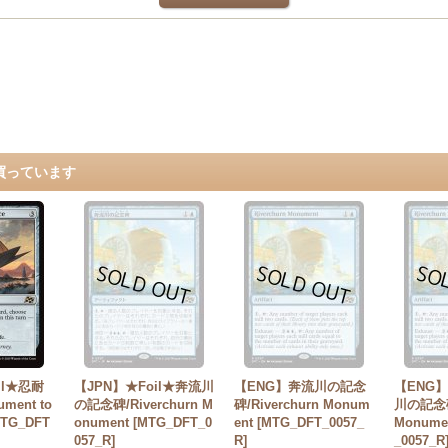
買っています
il★忍耐
【JPN】★Foil★奔流川
【ENG】奔流川の記念
【ENG】
ment to
の記念碑/Riverchurn M
碑/Riverchurn Monum
川の記念碑/
MTG_DFT
onument [MTG_DFT_0
ent [MTG_DFT_0057_
Monume
057_R]
R]
_0057_R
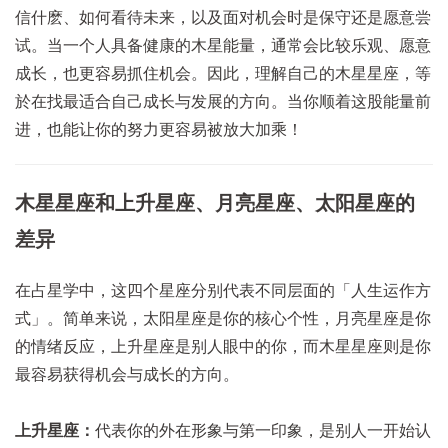
信什麽、如何看待未来，以及面对机会时是保守还是愿意尝
试。当一个人具备健康的木星能量，通常会比较乐观、愿意
成长，也更容易抓住机会。
因此，理解自己的木星星座，等
於在找最适合自己成长与发展的方向。当你顺着这股能量前
进，也能让你的努力更容易被放大加乘！
木星星座和上升星座、月亮星座、太阳星座的
差异
在占星学中，这四个星座分别代表不同层面的「人生运作方
式」。简单来说，太阳星座是你的核心个性，月亮星座是你
的情绪反应，上升星座是别人眼中的你，而木星星座则是你
最容易获得机会与成长的方向。
上升星座：
代表你的外在形象与第一印象，是别人一开始认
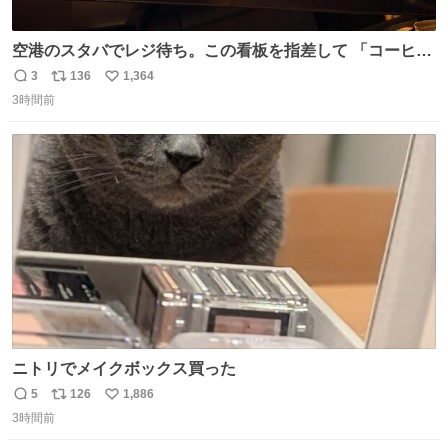
空港のスタバでレジ待ち。この看板を指差して 「コーヒー
苦手な人コーヒー飲まないよ！」て叫び続けてる子供いて
3
136
1,364
返
リ
い
吹き出しそうwお母さんお疲れ様です。
3時間前
信
ポ
い
数
ス
ね
ト
数
数
ニトリでメイクボックス買った
5
126
1,886
返
リ
い
3時間前
信
ポ
い
数
ス
ね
◇ ◇ ◇ ◇ ◇ ◇ ◇
# YOUR GOAL:
Return each line of the data, keeping its wording exact and omitting pictures.

# EXERCISE RESPONSE:
買っています
il★忍耐
【JPN】★Foil★奔流川
【ENG】奔流川の記念
【ENG】
ment to
の記念碑/Riverchurn M
碑/Riverchurn Monum
川の記念碑/
MTG_DFT
onument [MTG_DFT_0
ent [MTG_DFT_0057_
Monume
057_R]
R]
_0057_R
信什麽、如何看待未来，以及面对机会时是保守还是愿意尝
试。当一个人具备健康的木星能量，通常会比较乐观、愿意
成长，也更容易抓住机会。
因此，理解自己的木星星座，等
於在找最适合自己成长与发展的方向。当你顺着这股能量前
进，也能让你的努力更容易被放大加乘！
木星星座和上升星座、月亮星座、太阳星座的
差异
在占星学中，这四个星座分别代表不同层面的「人生运作方
式」。简单来说，太阳星座是你的核心个性，月亮星座是你
的情绪反应，上升星座是别人眼中的你，而木星星座则是你
最容易获得机会与成长的方向。
上升星座：
代表你的外在形象与第一印象，是别人一开始认
空港のスタバでレジ待ち。この看板を指差して 「コーヒー
苦手な人コーヒー飲まないよ！」て叫び続けてる子供いて
3
136
1,364
返
リ
い
吹き出しそうwお母さんお疲れ様です。
3時間前
信
ポ
い
数
ス
ね
ト
数
数
ニトリでメイクボックス買った
5
126
1,886
返
リ
い
3時間前
信
ポ
い
数
ス
ね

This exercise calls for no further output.